The Wahkiakum County Eagle - Established as The Skamokawa Eagle in 1891

Two county residents test positive for covid-19

 


As of Tuesday night, two Wahkiakum County residents have tested postive for covid-19.

The first positive test was taken locally, with the results posting on Friday. The individual is in self-quarantine as of Friday and did not require medical care. The second positive test was taken out of the county, with results posting on Saturday. That individual had mild symptoms and was also in self quarantine.

The two cases are not related.

According to the Washington Department of Health website, 16 tests have been conducted in the county as of April 3.

Because of the size of the county and privacy concerns, Wahkiakum Health and Human Services Director Chris Bischoff has chosen not to provide any information regarding gender, age, or location.

Following standard procedure, both individuals have been thoroughly questioned by Wahkiakum Public Health Nurse Danelle Barlow to determine if anyone may have risked exposure due to close contact.

After the investigation, H&HS will notify anyone who has been determined to have been in close contact with a person who has tested positive. According to Bischoff, close contact is defined as being within six feet of another person for more than 10 minutes.

If you have not been notified, you have not been in close contact, Bischoff has emphasized.

Health department personnel continue to practice social distancing. Even people who are not showing any symptoms could be carrying covid-19.

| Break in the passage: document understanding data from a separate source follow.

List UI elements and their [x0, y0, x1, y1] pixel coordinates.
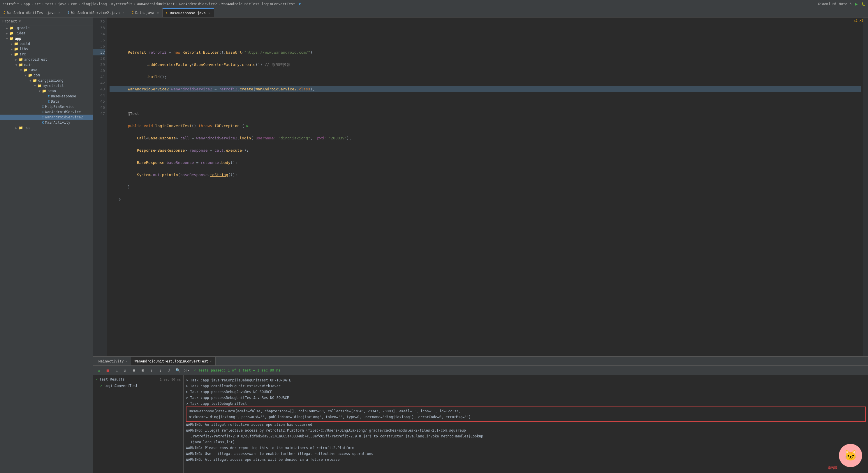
- folder-icon: 📁: [9, 31, 14, 35]
- folder-icon: 📁: [9, 26, 14, 30]
- folder-icon: 📁: [19, 126, 23, 130]
- folder-icon: 📁: [37, 84, 42, 88]
- expand-button[interactable]: ⊞: [130, 367, 137, 374]
- console-line: > Task :app:processDebugJavaRes NO-SOURC…: [186, 389, 866, 395]
- folder-icon: 📁: [19, 57, 23, 62]
- console-line: WARNING: Use --illegal-access=warn to en…: [186, 451, 866, 457]
- folder-icon: 📁: [14, 47, 18, 51]
- console-line: .retrofit2/retrofit/2.9.0/d8fdfbd5da9521…: [186, 433, 866, 439]
- console-line: WARNING: Please consider reporting this …: [186, 445, 866, 451]
- bottom-tab-bar: MainActivity ✕ WanAndroidUnitTest.loginC…: [93, 357, 868, 366]
- debug-button[interactable]: 🐛: [861, 2, 866, 6]
- folder-icon: 📁: [19, 63, 23, 67]
- tab-close-icon[interactable]: ✕: [126, 360, 127, 363]
- test-results-layout: ✓ Test Results 1 sec 80 ms ✓ loginConver…: [93, 375, 868, 473]
- sidebar-item-main[interactable]: ▼ 📁 main: [0, 62, 93, 67]
- interface-file-icon: I: [42, 105, 44, 109]
- bottom-panel: MainActivity ✕ WanAndroidUnitTest.loginC…: [93, 356, 868, 473]
- java-icon: J: [3, 11, 5, 14]
- tab-close-icon[interactable]: ✕: [209, 11, 210, 14]
- sidebar-item-libs[interactable]: ▶ 📁 libs: [0, 47, 93, 52]
- sidebar-item-data[interactable]: C Data: [0, 99, 93, 104]
- console-line: (java.lang.Class,int): [186, 439, 866, 445]
- run-toolbar: ↺ ■ ⇅ ⇵ ⊞ ⊟ ↑ ↓ ⤴ 🔍 >> ✓ Tests passed: 1…: [93, 366, 868, 375]
- next-button[interactable]: ↓: [157, 367, 164, 374]
- run-button[interactable]: ▶: [855, 1, 858, 7]
- sort-button[interactable]: ⇅: [113, 367, 120, 374]
- class-file-icon: C: [42, 121, 44, 124]
- tab-close-icon[interactable]: ✕: [157, 11, 159, 14]
- code-editor: 32 33 34 35 36 37 38 39 40 41 42 43 44 4…: [93, 18, 868, 356]
- sidebar-item-gradle[interactable]: ▶ 📁 .gradle: [0, 25, 93, 31]
- sidebar-item-myretrofit[interactable]: ▼ 📁 myretrofit: [0, 83, 93, 88]
- folder-icon: 📁: [9, 36, 14, 40]
- tab-wan-android-unit-test[interactable]: J WanAndroidUnitTest.java ✕: [0, 8, 64, 17]
- console-line: > Task :app:javaPreCompileDebugUnitTest …: [186, 377, 866, 383]
- sidebar-item-dingjiaxiong[interactable]: ▼ 📁 dingjiaxiong: [0, 78, 93, 83]
- console-line: WARNING: All illegal access operations w…: [186, 457, 866, 463]
- sticker-decoration: 🐱: [839, 444, 862, 467]
- folder-icon: 📁: [28, 73, 32, 77]
- tab-data[interactable]: C Data.java ✕: [128, 8, 163, 17]
- console-line: > Task :app:compileDebugUnitTestJavaWith…: [186, 383, 866, 389]
- folder-icon: 📁: [33, 79, 37, 83]
- tab-base-response[interactable]: C BaseResponse.java ✕: [163, 8, 214, 17]
- console-line: WARNING: Illegal reflective access by re…: [186, 427, 866, 433]
- breadcrumb: retrofit› app› src› test› java› com› din…: [2, 2, 301, 6]
- sidebar-item-wanandroidservice2[interactable]: I WanAndroidService2: [0, 115, 93, 120]
- sticker-label: 辛苦啦: [828, 466, 837, 470]
- prev-button[interactable]: ↑: [148, 367, 155, 374]
- folder-icon: 📁: [23, 68, 28, 72]
- stop-button[interactable]: ■: [104, 367, 111, 374]
- rerun-button[interactable]: ↺: [96, 367, 102, 374]
- console-highlighted-output: BaseResponse{data=Data{admin=false, chap…: [186, 407, 866, 422]
- tab-close-icon[interactable]: ✕: [210, 360, 212, 363]
- line-numbers: 32 33 34 35 36 37 38 39 40 41 42 43 44 4…: [93, 18, 107, 356]
- sidebar-item-com[interactable]: ▼ 📁 com: [0, 72, 93, 78]
- main-layout: Project ▼ ▶ 📁 .gradle ▶ 📁 .idea ▼ 📁 app …: [0, 18, 868, 473]
- tab-close-icon[interactable]: ✕: [123, 11, 124, 14]
- collapse-button[interactable]: ⊟: [139, 367, 146, 374]
- top-bar: retrofit› app› src› test› java› com› din…: [0, 0, 868, 8]
- console-line: > Task :app:testDebugUnitTest: [186, 401, 866, 407]
- sort2-button[interactable]: ⇵: [122, 367, 129, 374]
- export-button[interactable]: ⤴: [165, 367, 173, 374]
- folder-icon: 📁: [14, 52, 18, 56]
- console-line: > Task :app:processDebugUnitTestJavaRes …: [186, 395, 866, 401]
- sidebar-item-androidtest[interactable]: ▶ 📁 androidTest: [0, 57, 93, 62]
- folder-icon: 📁: [42, 89, 46, 93]
- folder-icon: 📁: [14, 42, 18, 46]
- project-sidebar: Project ▼ ▶ 📁 .gradle ▶ 📁 .idea ▼ 📁 app …: [0, 18, 93, 473]
- test-results-sidebar: ✓ Test Results 1 sec 80 ms ✓ loginConver…: [93, 375, 184, 473]
- tab-wan-android-service2[interactable]: I WanAndroidService2.java ✕: [64, 8, 128, 17]
- sidebar-item-mainactivity[interactable]: C MainActivity: [0, 120, 93, 125]
- class-file-icon: C: [48, 100, 50, 104]
- tab-mainactivity[interactable]: MainActivity ✕: [95, 357, 131, 365]
- sidebar-item-wanandroidservice[interactable]: I WanAndroidService: [0, 109, 93, 115]
- test-result-item[interactable]: ✓ loginConvertTest: [93, 383, 183, 389]
- sidebar-item-bean[interactable]: ▼ 📁 bean: [0, 88, 93, 94]
- test-results-header: ✓ Test Results 1 sec 80 ms: [93, 376, 183, 383]
- sidebar-item-baseresponse[interactable]: C BaseResponse: [0, 94, 93, 99]
- code-text[interactable]: Retrofit retrofi2 = new Retrofit.Builder…: [107, 18, 863, 356]
- test-passed-label: ✓ Tests passed: 1 of 1 test – 1 sec 80 m…: [194, 368, 280, 373]
- sidebar-item-app[interactable]: ▼ 📁 app: [0, 36, 93, 41]
- class-file-icon: C: [48, 94, 50, 98]
- editor-gutter: [863, 18, 868, 356]
- sidebar-item-res[interactable]: ▶ 📁 res: [0, 125, 93, 130]
- sidebar-item-java[interactable]: ▼ 📁 java: [0, 67, 93, 72]
- code-container: 32 33 34 35 36 37 38 39 40 41 42 43 44 4…: [93, 18, 868, 356]
- sidebar-item-idea[interactable]: ▶ 📁 .idea: [0, 31, 93, 36]
- tab-loginconverttest[interactable]: WanAndroidUnitTest.loginConvertTest ✕: [131, 357, 216, 365]
- sidebar-item-httpbinservice[interactable]: I HttpBinService: [0, 104, 93, 109]
- more-button[interactable]: >>: [183, 367, 190, 374]
- tab-close-icon[interactable]: ✕: [59, 11, 60, 14]
- sidebar-item-src[interactable]: ▼ 📁 src: [0, 52, 93, 57]
- console-output[interactable]: > Task :app:javaPreCompileDebugUnitTest …: [184, 375, 868, 473]
- warning-badge: ⚠2 ✗3: [854, 19, 863, 23]
- sidebar-header: Project ▼: [0, 18, 93, 25]
- interface-icon: I: [68, 11, 70, 14]
- sidebar-item-build[interactable]: ▶ 📁 build: [0, 41, 93, 47]
- search-button[interactable]: 🔍: [174, 367, 181, 374]
- interface-file-icon: I: [42, 116, 44, 119]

H&HS asks people to remember that “diseases don’t discriminate or stop at city, county, or international borders. Covid-19 may have originated abroad, but not everyone from parts of the world with increased risk has the disease or was potentially exposed to it,” and to “remember to rely on and share trusted sources of information about the outbreak, and avoid comments that unfairly label, harass, or spread misinformation.”

Here is more information from the H&HS press release on Friday:

"We have expected this. We have planned for this. We have coordinated with partner agencies to monitor for the disease in the county. WHHS works every day to identify, track, and follow up on cases of potential disease exposure to protect people’s health. The COVID-19 virus is new, but state, federal, and WHHS public health response is not.”

See the health department website, wahkiakumcovid19.com, for answers to frequently asked questions.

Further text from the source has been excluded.